Few places are safer, and less scrutinized, than real estate. Money laundering pervades the global property market and, as a result, turns architects into unwitting collaborators-—ethically, if not legally. One might expect this kind of thing to happen in the ’stans of Central Asia or the less salubrious Latin American republics, and it does. But in Australia? Canada? France? The U.K.? Here in the United States?
Yes, yes, yes, yes, and yes.
Until lately, regulators have largely ignored the mysterious backers of the limited liability companies and other shell corporations that are investing in U.S. property at such exorbitant prices. A few days before Barack Obama left office last year, however, the Treasury Department announced that it would begin identifying and monitoring anonymous buyers. In August 2017, the department reported that about a third of such deals “involve a beneficial owner or purchaser representative that was also the subject of a previous suspicious activity report.”

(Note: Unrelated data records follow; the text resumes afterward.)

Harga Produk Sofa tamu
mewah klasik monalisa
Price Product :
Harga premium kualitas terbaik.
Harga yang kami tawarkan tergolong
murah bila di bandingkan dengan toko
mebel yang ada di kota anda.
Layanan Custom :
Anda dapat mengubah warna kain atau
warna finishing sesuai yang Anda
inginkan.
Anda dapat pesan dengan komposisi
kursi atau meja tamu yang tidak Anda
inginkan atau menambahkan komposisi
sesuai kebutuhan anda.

Floods of dirty money have helped make home-ownership impossible for residents of many cities and compounding the problem, thousands upon thousands of these investment properties often sit empty. Housing vacancy data, from the U.S. Census Bureau, are mind-blowing. In San Francisco’s South Beach neighborhood, 20 percent of residences are unoccupied. In Manhattan’s Upper East Side, 40 percent are. In Malibu, Calif., it’s 33 percent. In San Diego’s Oceanside neighborhood, 50 percent. And in Florida’s Bal Harbor, Miami Beach, and South Beach, more than half of waterfront properties are vacant.
Dirty money is paying for a great many shiny buildings—even a few one might call masterpieces, if one were to ignore the ethics. But we shouldn’t. Architecture can serve higher purposes. The winning projects, people, and groups in this issue of ARCHITECT offer many cases in point: a resilient master plan for a small town in Arkansas, a practitioner who prioritizes the well-being of her Native American clients, a nonprofit that teaches developers of affordable housing about design. These are qualities of great architecture.